Pasqua: la torta Pasqualina di mamma, l'insalata russa fatta in casa, le uova di cioccolato e il Dolcetto. Il pranzo infinito fino all'ora di merenda, il caffè che non serve a nulla, la confusione della famiglia riunita intorno al tavolo.
La voglia di una camminata per smaltire.
Il cielo di smalto con qualche lontano straccio bianco sulla punta delle montagne, i solchi curvilinei nel terreno bruno, i campi freschi di verde- piante- nuove.
Camminare nel vento sopra la tangenziale, allungare il passo cantando canzoni anni ottanta, parlare in un'altra lingua con tua nipote.
Arrivare sul viale alberato con le le punte degli alti pioppi che danzano nell'aria, le foglie argentate come piume leggere di uccelli esotici, l'occhio che segue la prospettiva fino alla residenza reale in fondo alla strada.
Nei quasi trenta gradi di questa Pasqua soleggiata il solo bar aperto lungo il corso straripa di uomini in maniche di camicia e caviglie nude ai tavolini, anziani che fumano ridendo, scene da un post pranzo di festa consumato in qualche ristorante dei dintorni.
Il prato tagliato all'inglese, gruppi di famiglie con bambini che fanno capriole o parlano distesi sull'erba come in qualche famoso quadro impressionista.
Le antiche cascine sparse lungo il viale, come perle scappate da un filo di seta.
Si srotolano una in fila all'altra, nella loro bellezza delle cose perdute.
Ancora riportano in alto, sui loro muri, piccole insegne o scritte in caratteri bianchi "alimentari", "barbiere" "farmacia".

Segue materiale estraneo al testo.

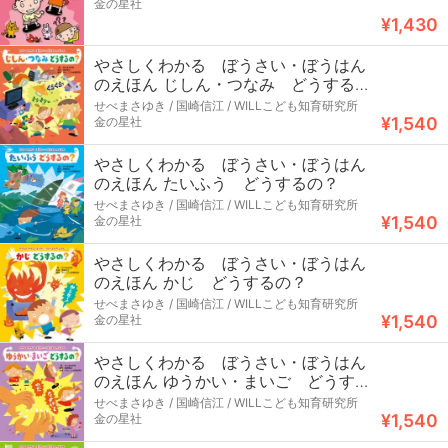
金の星社
¥1,430
やさしくわかる ぼうさい・ぼうはん
のえほん じしん・つなみ どうする
の？
せべまさゆき / 国崎信江 / WILLこども知育研究所
¥1,540
金の星社
やさしくわかる ぼうさい・ぼうはん
のえほん たいふう どうするの？
せべまさゆき / 国崎信江 / WILLこども知育研究所
¥1,540
金の星社
やさしくわかる ぼうさい・ぼうはん
のえほん かじ どうするの？
せべまさゆき / 国崎信江 / WILLこども知育研究所
¥1,540
金の星社
やさしくわかる ぼうさい・ぼうはん
のえほん ゆうかい・まいご どうする
の？
せべまさゆき / 国崎信江 / WILLこども知育研究所
¥1,540
金の星社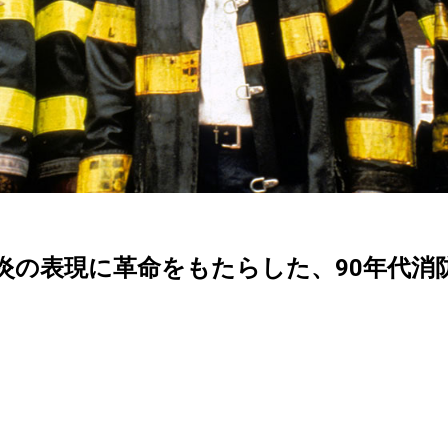
炎の表現に革命をもたらした、90年代消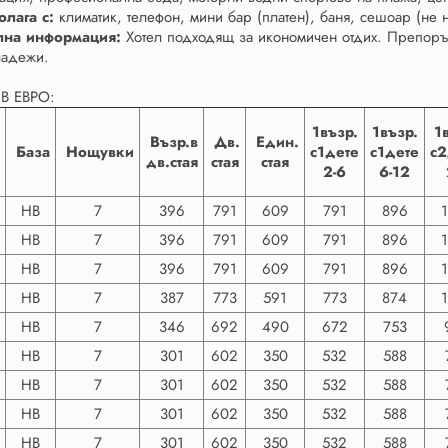
олага с:
климатик, телефон, мини бар (платен), баня, сешоар (не 
лна информация:
Хотел подходящ за икономичен отдих. Препоръч
ладежи.
В ЕВРО:
1възр.
1възр.
1
Възр.в
Дв.
Един.
База
Нощувки
с1дете
с1
дете
с
дв.стая
стая
стая
2-6
6-12
HB
7
396
791
609
791
896
8
HB
7
396
791
609
791
896
HB
7
396
791
609
791
896
8
HB
7
387
773
591
773
874
HB
7
346
692
490
672
753
HB
7
301
602
350
532
588
HB
7
301
602
350
532
588
HB
7
301
602
350
532
588
8
HB
7
301
602
350
532
588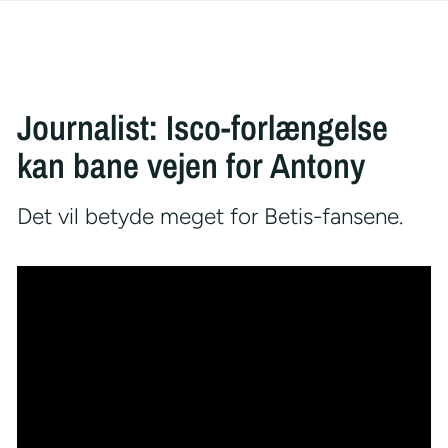
Journalist: Isco-forlængelse
kan bane vejen for Antony
Det vil betyde meget for Betis-fansene.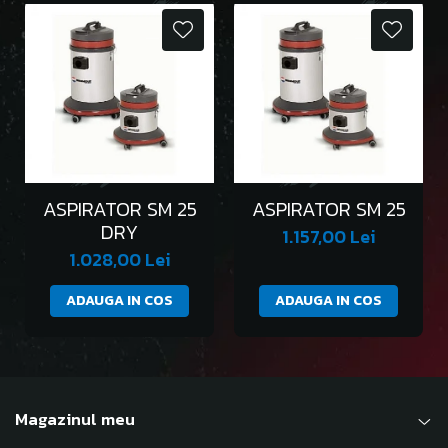
ASPIRATOR SM 25
ASPIRATOR SM 25
DRY
1.157,00 Lei
1.028,00 Lei
ADAUGA IN COS
ADAUGA IN COS
Magazinul meu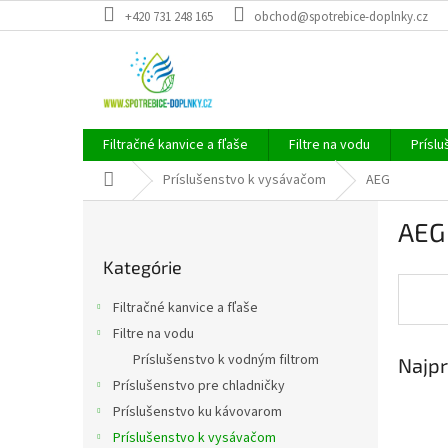
Prejsť
+420 731 248 165
obchod@spotrebice-doplnky.cz
na
obsah
Filtračné kanvice a fľaše
Filtre na vodu
Príslu
Domov
Príslušenstvo k vysávačom
AEG
B
AEG
o
Preskočiť
č
Kategórie
kategórie
n
ý
Filtračné kanvice a fľaše
p
Filtre na vodu
a
Príslušenstvo k vodným filtrom
Najpr
n
e
Príslušenstvo pre chladničky
l
Príslušenstvo ku kávovarom
Príslušenstvo k vysávačom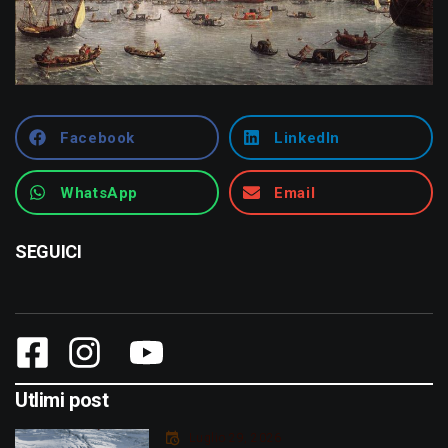
Facebook
LinkedIn
WhatsApp
Email
SEGUICI
Utlimi post
Luglio 29, 2026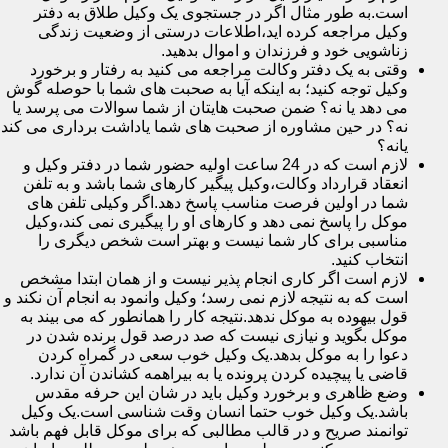
است.به طور مثال اگر در جستجوی یک وکیل طلاق به دفتر
وکیل مراجعه کرده اید،اطلاعات درستی از وضعیت زندگی
زناشویی خود و فرزندان و اموال بدهید.
وقتی به یک دفتر وکالت مراجعه می کنید به رفتار و برخورد
وکیل توجه کنید؛ به اینکه آیا به صحبت های شما با حوصله گوش
می دهد یا نه؟ ضمن صحبت هایتان از شما سوالات می پرسد یا
نه؟ در حین مشاوره از صحبت های شما یاداشت برداری می کند
یانه؟
لازم است که در 24 ساعت اولیه حضور شما در دفتر وکیل و
انعقاد قرارداد وکالت،وکیل پیگیر کارهای شما باشد و به تلفن
شما در اولین فرصت مناسب پاسخ دهد.اگر وکیلی تلفن های
موکل را پاسخ نمی دهد و کارهای او را پیگیری نمی کند،وکیل
مناسبی برای کار شما نیست و بهتر است شخص دیگری را
انتخاب کنید.
لازم است اگر کاری انجام پذیر نیست و از همان ابتدا مشخص
است که به نتیجه لازم نمی رسد؛ وکیل وانمود به انجام آن نکند و
قول بیهوده به موکل ندهد.نتیجه کار را همانطور که می بیند به
موکل بگوید و نیازی نیست که صد درصد قول برنده شدن در
دعوا را به موکل بدهد.یک وکیل خوب سعی در گمراه کردن
قاضی یا پیچیده کردن پرونده یا به بیراهمه کشاندن آن ندارد.
وضع ظاهری و برخورد وکیل باید در شان این حرفه مقدس
باشد.یک وکیل خوب حتما انسان وقت شناسی است.یک وکیل
توانمند صریح و در قالب مطالبی که برای موکل قابل فهم باشد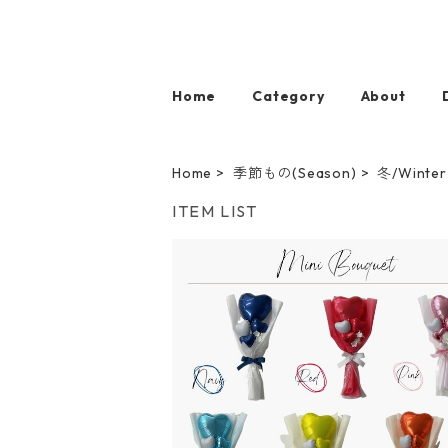
Home
Category
About
Home
季節もの(Season)
冬/Winter
ITEM LIST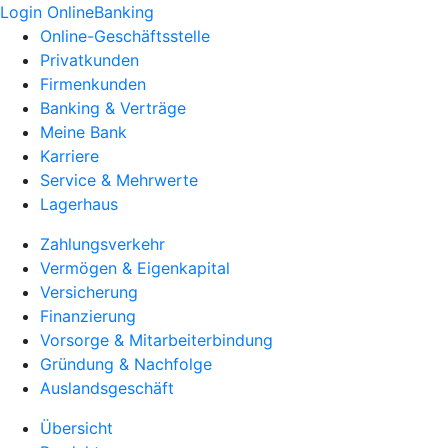
Login OnlineBanking
Online-Geschäftsstelle
Privatkunden
Firmenkunden
Banking & Verträge
Meine Bank
Karriere
Service & Mehrwerte
Lagerhaus
Zahlungsverkehr
Vermögen & Eigenkapital
Versicherung
Finanzierung
Vorsorge & Mitarbeiterbindung
Gründung & Nachfolge
Auslandsgeschäft
Übersicht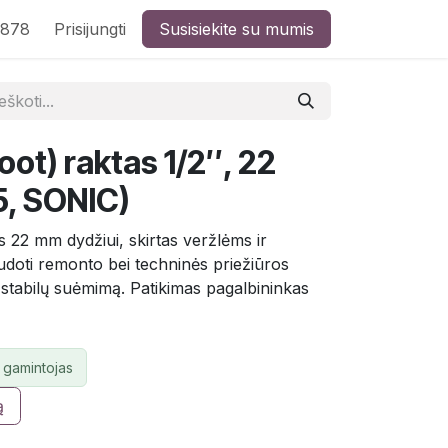
8878
Prisijungti
Susisiekite su mumis
oot) raktas 1/2″, 22
, SONIC)
tis 22 mm dydžiui, skirtas veržlėms ir
udoti remonto bei techninės priežiūros
r stabilų suėmimą. Patikimas pagalbininkas
 gamintojas
ą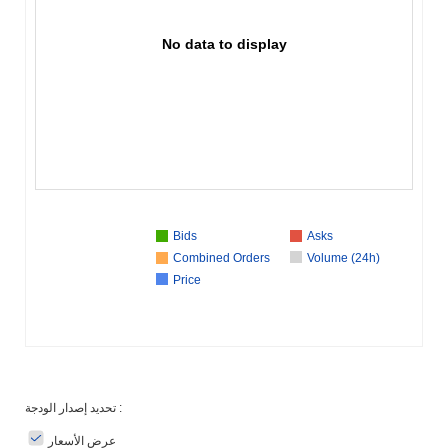
No data to display
Bids
Asks
Combined Orders
Volume (24h)
Price
تحديد إصدار الودجة :
عرض الأسعار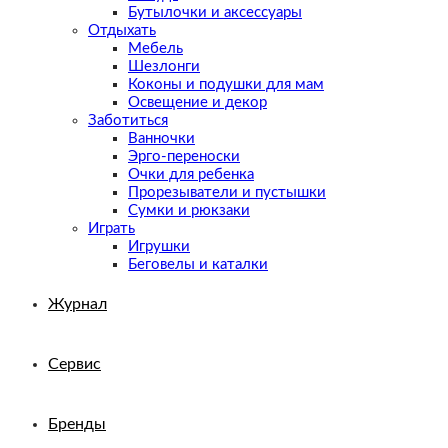
Бутылочки и аксессуары
Отдыхать
Мебель
Шезлонги
Коконы и подушки для мам
Освещение и декор
Заботиться
Ванночки
Эрго-переноски
Очки для ребенка
Прорезыватели и пустышки
Сумки и рюкзаки
Играть
Игрушки
Беговелы и каталки
Журнал
Сервис
Бренды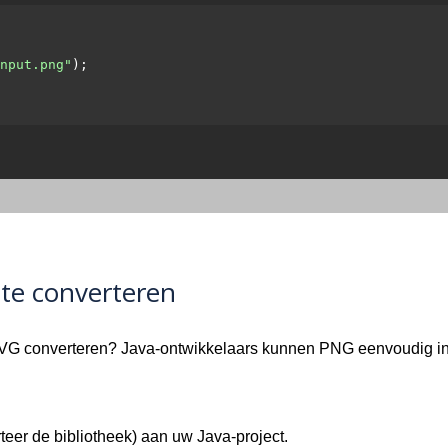
nput.png"
);

te converteren
VG converteren? Java-ontwikkelaars kunnen PNG eenvoudig in 
teer de bibliotheek) aan uw Java-project.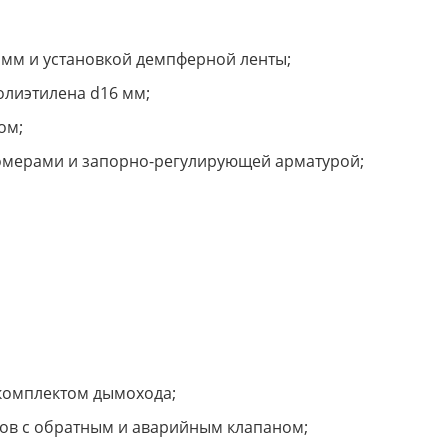
 мм и установкой демпферной ленты;
олиэтилена d16 мм;
ом;
домерами и запорно-регулирующей арматурой;
 комплектом дымохода;
ров с обратным и аварийным клапаном;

Oggi vuote, abitate solo da una vita immaginata, eppure anni e anni fa, qui c'erano i cavalli, i contadini, le donne nelle corti interne, le galline, i bambini sporchi di terra.
Ho sempre subito il fascino di questi spazi così rurali ai margini della città, bello pensare a come poteva esser vivere qui, anche fino a non molti anni fa, quando prima della vera e propria urbanizzazione, le cascine erano ancora popolate.
Le vite immaginate, le vite degli altri, le cose che non sono più.
La bellezza del tempo perduto, le suggestioni che popolano i miei sogni notturni sempre nate nel mio girovagare quotidiano con gli occhi spalancati sulla bellezza, la voglia di fotografare, scrivere, scarabocchiare qualcosa per salvare attimi, visioni, poesia.
Pasqua di otto chilometri pensando a quel che c'è, soffiando via quel che ho perso, riprendendomi il mio entusiasmo, lasciando ai margini del viale, vicino alle cascine, la polvere delle cose andate.